Abstract:
A method is disclosed for terminating a coaxial connector to a coaxial cable. The coaxial connector has an elongated signal pin surrounded in part by an insulating jacket and an elongated shield member surrounding the insulating jacket while the coaxial cable has a signal wire surrounded by an inner insulating member, ground means surrounding the insulating jacket and an outer insulating sheath surrounding the ground means. The method includes providing an elongated conductive shield member having a front portion and a rear portion. The front portion of the shield member is secured onto the insulating jacket surrounding the signal pin whereby a portion of the signal pin is positioned within the rear portion. The ground means is electrically and mechanically bonded to the rear portion of the shield member. The signal wire is then electrically and mechanically bonded to an exposed portion of the signal pin within the rear portion of the shield member while the signal pin is held by the shield member. The rear portion of the shield member is then closed around the bonded portions of the signal wire and the ground means.

Description:
FIELD OF THE INVENTION 
     This invention generally relates to the art of terminating electrical connectors and, more particularly, to terminating a miniature coaxial connector to coaxial cables. 
     BACKGROUND OF THE INVENTION 
     As the operating speed of electronic components increases and as the size of the components decreases, it becomes increasingly difficult to design and manufacture electrical connectors that do not restrict system performance, and are not prohibitively expensive. This is particularly true in computer system applications wherein coaxial cables are used for high speed data transmission. 
     In such applications, the size of the electrical connector is critically important as computer manufacturers and users strive for smaller machines. Of equal importance for very high speed computers is the performance of the electrical connectors. A coaxial cable has a relatively uniform, predetermined impedance throughout its length and it is desirable that any electrical connections maintain and match this impedance in order to minimize the degradation of signals propagating through the system. 

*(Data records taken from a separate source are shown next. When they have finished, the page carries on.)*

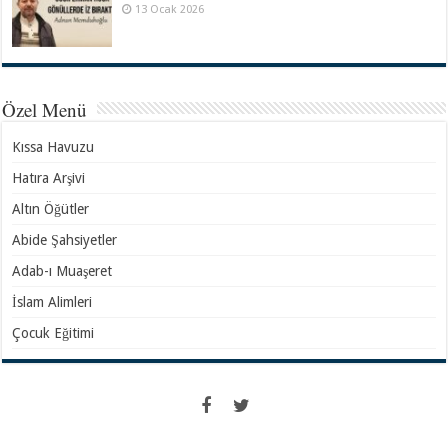
13 Ocak 2026
Özel Menü
Kıssa Havuzu
Hatıra Arşivi
Altın Öğütler
Abide Şahsiyetler
Adab-ı Muaşeret
İslam Alimleri
Çocuk Eğitimi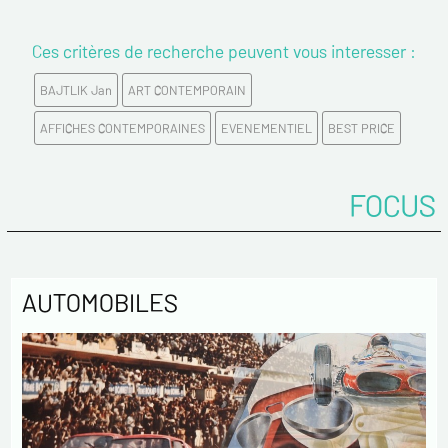
Ces critères de recherche peuvent vous interesser :
Prénom*
BAJTLIK Jan
ART CONTEMPORAIN
Email*
AFFICHES CONTEMPORAINES
EVENEMENTIEL
BEST PRICE
Confirmez votre Email*
FOCUS
Tél.
AUTOMOBILES
Remarques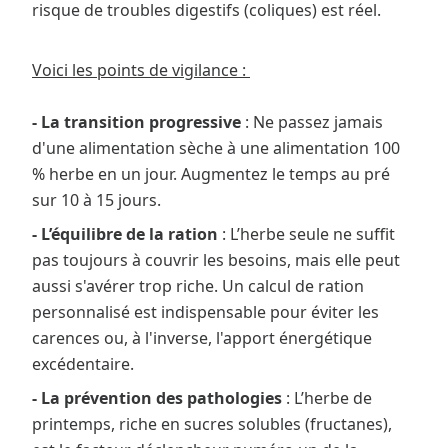
risque de troubles digestifs (coliques) est réel.
Voici les points de vigilance :
- La transition progressive
: Ne passez jamais
d'une alimentation sèche à une alimentation 100
% herbe en un jour. Augmentez le temps au pré
sur 10 à 15 jours.
- L’équilibre de la ration
: L’herbe seule ne suffit
pas toujours à couvrir les besoins, mais elle peut
aussi s'avérer trop riche. Un calcul de ration
personnalisé est indispensable pour éviter les
carences ou, à l'inverse, l'apport énergétique
excédentaire.
- La prévention des pathologies
: L’herbe de
printemps, riche en sucres solubles (fructanes),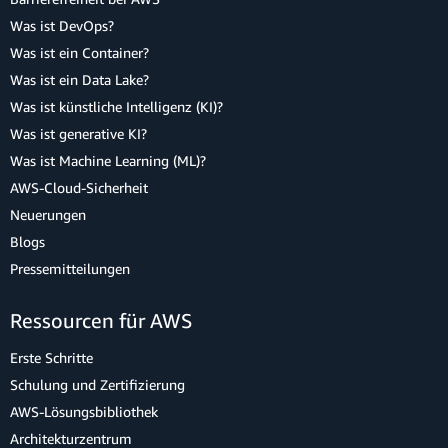
Was ist DevOps?
Was ist ein Container?
Was ist ein Data Lake?
Was ist künstliche Intelligenz (KI)?
Was ist generative KI?
Was ist Machine Learning (ML)?
AWS-Cloud-Sicherheit
Neuerungen
Blogs
Pressemitteilungen
Ressourcen für AWS
Erste Schritte
Schulung und Zertifizierung
AWS-Lösungsbibliothek
Architekturzentrum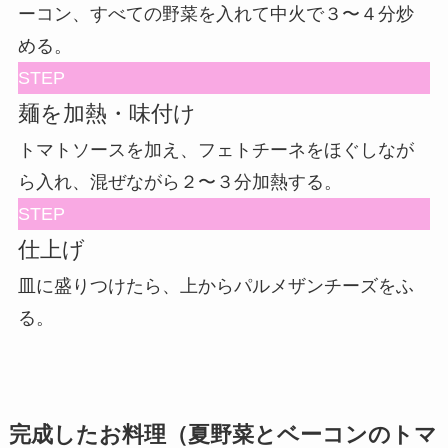
ーコン、すべての野菜を入れて中火で３〜４分炒
める。
STEP
麺を加熱・味付け
トマトソースを加え、フェトチーネをほぐしなが
ら入れ、混ぜながら２〜３分加熱する。
STEP
仕上げ
皿に盛りつけたら、上からパルメザンチーズをふ
る。
完成したお料理（夏野菜とベーコンのトマ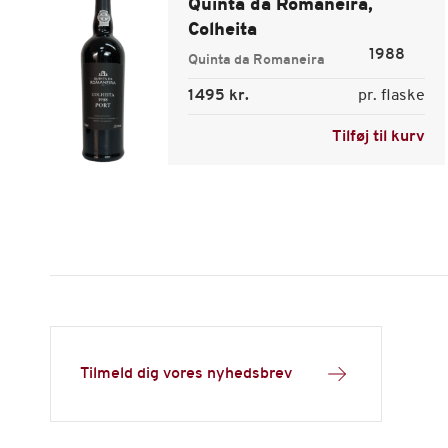
Quinta da Romaneira,
Colheita
1988
Quinta da Romaneira
1495 kr.
pr. flaske
Tilføj til kurv
Tilmeld dig vores nyhedsbrev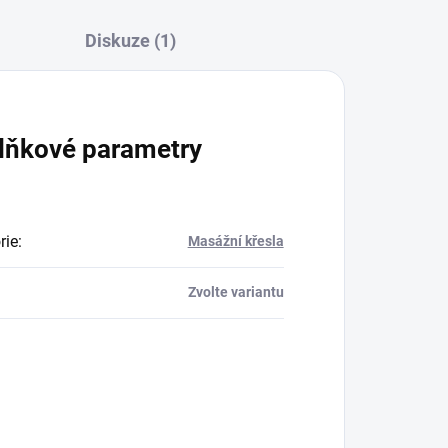
Diskuze (1)
lňkové parametry
rie
:
Masážní křesla
Zvolte variantu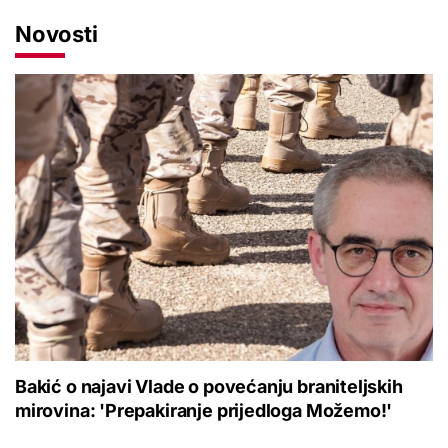
Novosti
Bakić o najavi Vlade o povećanju braniteljskih
mirovina: 'Prepakiranje prijedloga Možemo!'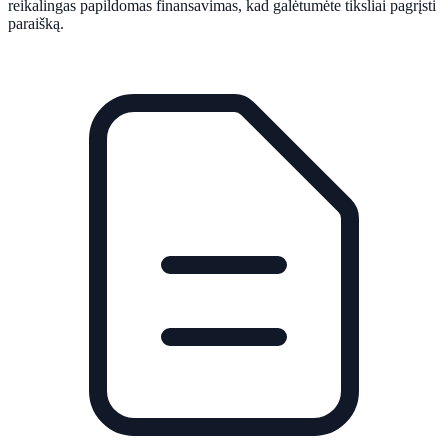
reikalingas papildomas finansavimas, kad galėtumėte tiksliai pagrįsti
paraišką.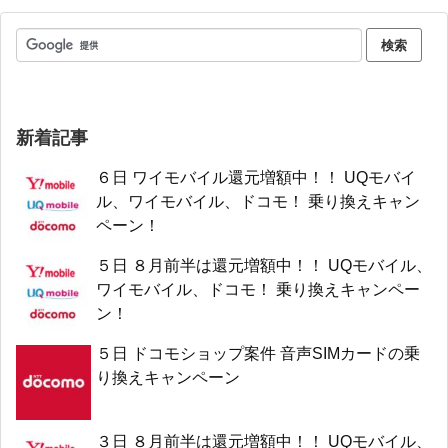
新着記事
６日 ワイモバイル還元増額中！！ UQモバイ
ル、ワイモバイル、ドコモ！ 乗り換えキャン
ペーン！
５日 ８月前半は還元増額中！！ UQモバイル、
ワイモバイル、ドコモ！ 乗り換えキャンペー
ン！
５日 ドコモショップ案件 音声SIMカードの乗
り換えキャンペーン
３日 ８月前半は還元増額中！！ UQモバイル、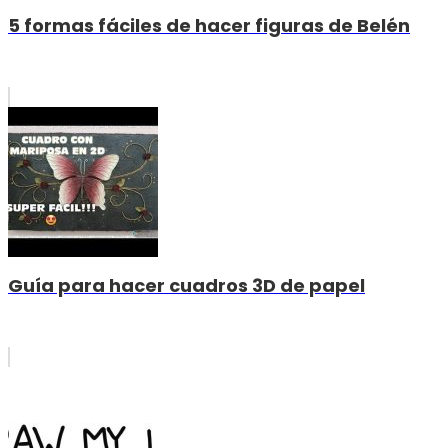
5 formas fáciles de hacer figuras de Belén
Guía para hacer cuadros 3D de papel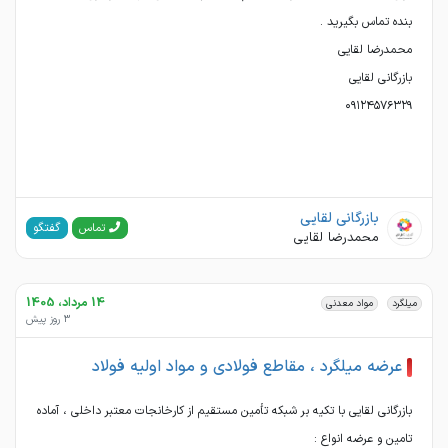
۰۹۱۲۴۵۷۶۳۲۹
بازرگانی لقایی
گفتگو
تماس
محمدرضا لقایی
14 مرداد، 1405
میلگرد
مواد معدنی
3 روز پیش
عرضه میلگرد ، مقاطع فولادی و مواد اولیه فولاد
بازرگانی لقایی با تکیه بر شبکه تأمین مستقیم از کارخانجات معتبر داخلی ، آماده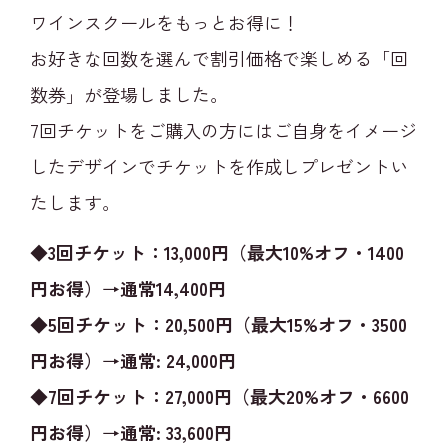
ワインスクールをもっとお得に！
お好きな回数を選んで割引価格で楽しめる「回
数券」が登場しました。
7回チケットをご購入の方にはご自身をイメージ
したデザインでチケットを作成しプレゼントい
たします。
◆3回チケット：13,000円（最大10%オフ・1400
円お得）→通常14,400円
◆5回チケット：20,500円（最大15%オフ・3500
円お得）→通常: 24,000円
◆7回チケット：27,000円（最大20%オフ・6600
円お得）→通常: 33,600円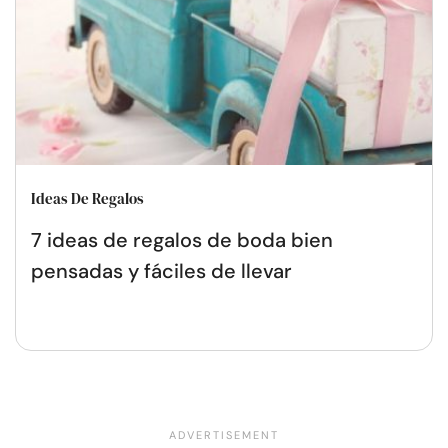
Ideas De Regalos
7 ideas de regalos de boda bien
pensadas y fáciles de llevar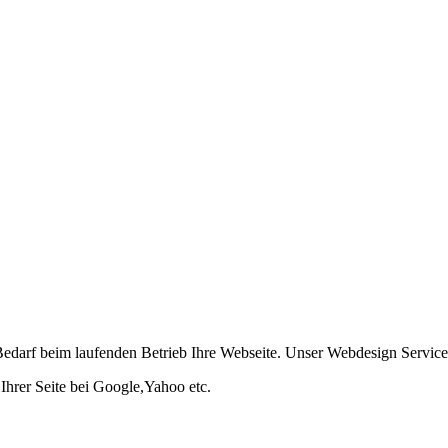
ach Bedarf beim laufenden Betrieb Ihre Webseite. Unser Webdesign Service
hrer Seite bei Google,Yahoo etc.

     Electrical connectors of the prior art were deficient in one or more of these areas in that they were generally large and expensive, or lacking in electrical performance. Typically, if a system designer needed high electrical performance he/she had to resort to using connectors which have been designed solely for use in the communication industry. These connectors, while performing well, often occupy as much as 0.5 square inches of printed wiring board per signal terminal. In addition, the cost of these connectors is on the order of 100 times the cost, per line, of the connectors usually found in computer systems. However, this has generally been the only option because the connectors generally in use in computer systems are deficient in electrical performance in that they limit total system performance to an unacceptably low level. 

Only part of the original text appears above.